Now a popular day getaway, Roosevelt Island was once notorious for holding the dregs of society in some of the city’s first modern medical and correctional facilities. In fact, the island was called Welfare Island before it was renamed in 1972 to honor Franklin Roosevelt. For two and a half century before that, it was known as Blackwell’s Island, the namesake of the family who owned it for many generations. They were descendants of the English captain who seized it from the Dutch in the late 1700s. The Dutch, who called it Hog Island because they raised pigs on it, bought it in 1637 from the Lenape tribe who gave it its first name: Minnahanonck or “nice island.” It’s a name that rings true today for the quiet residential neighborhood. Peppered throughout the island are remnants of its grim history. 500 feet north of the train station stands the Blackwell ancestral home, the sixth oldest house in the city. In the south, the gothic ruins were once the Smallpox Hospital, the first to treat contagious diseases. In the north, The Octagon apartments’ lobby was previously the entrance of the New York Lunatic Asylum, the country’s first mental institution. The 50-foot lighthouse at the northernmost tip was built in 1872 by asylum inmates with stone quarried locally.

In 1969, the city granted a 99-year lease of the island to the state of New York’s Urban Development Corporation (UDC) to develop and operate the island. It was soon transformed into an innovative, mixed income, traffic-limited, and sustainable residential community. Designed with the many disabled and elderly residents in mind, the whole island is wheelchair accessible. Along with Disneyland, the island is well-known for its use of Automatic Vacuum Waste Collection (AVAC) system that transports waste at high speeds through underground tubes to be sorted and cleared. Furthermore, The Octagon is the first residential complex in the city to be powered by fuel cells, which converts natural gas to electricity and heat via a combustion-free, electrochemical process.

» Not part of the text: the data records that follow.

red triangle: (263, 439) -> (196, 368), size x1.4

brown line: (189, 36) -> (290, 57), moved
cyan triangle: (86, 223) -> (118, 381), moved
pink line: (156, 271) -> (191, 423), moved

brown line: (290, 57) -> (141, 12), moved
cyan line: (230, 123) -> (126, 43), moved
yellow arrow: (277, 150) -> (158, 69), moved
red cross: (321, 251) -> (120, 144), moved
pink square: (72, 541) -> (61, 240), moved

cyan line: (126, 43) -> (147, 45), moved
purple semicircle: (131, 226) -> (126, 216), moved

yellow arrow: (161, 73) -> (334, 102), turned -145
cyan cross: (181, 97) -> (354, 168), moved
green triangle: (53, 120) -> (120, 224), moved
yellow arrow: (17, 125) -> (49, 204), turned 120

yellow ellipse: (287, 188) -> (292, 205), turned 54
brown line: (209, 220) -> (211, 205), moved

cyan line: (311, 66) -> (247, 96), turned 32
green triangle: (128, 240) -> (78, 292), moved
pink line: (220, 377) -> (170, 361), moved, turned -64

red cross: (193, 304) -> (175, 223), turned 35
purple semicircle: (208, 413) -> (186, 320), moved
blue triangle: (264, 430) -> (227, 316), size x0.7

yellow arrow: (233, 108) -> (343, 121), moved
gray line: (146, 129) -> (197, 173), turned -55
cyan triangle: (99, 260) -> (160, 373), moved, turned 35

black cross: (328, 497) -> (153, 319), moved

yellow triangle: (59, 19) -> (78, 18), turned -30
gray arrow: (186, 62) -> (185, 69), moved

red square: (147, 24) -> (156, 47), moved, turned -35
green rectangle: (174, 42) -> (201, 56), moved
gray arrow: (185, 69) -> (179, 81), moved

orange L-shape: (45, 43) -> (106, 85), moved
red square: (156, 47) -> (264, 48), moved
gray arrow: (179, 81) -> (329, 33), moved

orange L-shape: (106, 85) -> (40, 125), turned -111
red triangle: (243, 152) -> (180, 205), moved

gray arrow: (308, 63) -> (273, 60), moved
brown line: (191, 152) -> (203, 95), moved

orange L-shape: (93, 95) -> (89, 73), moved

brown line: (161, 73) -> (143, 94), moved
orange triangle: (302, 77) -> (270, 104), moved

Because of the island’s proximity to the United Nations headquarters, U.N. employees make up 30 to 40 percent of the island’s population. Former Secretary-General Kofi Annan used to lived at 575 Main Street. Roosevelt island is, however, best known and cherished for its red aerial tram, which appears in the epic 2002 film, Spider-Man. The Roosevelt Island Tramway has transported over 26 million riders since it began operating in 1976 as a temporary solution while the subway was being build. Until 1984, it was the only commuter aerial transportation in North America.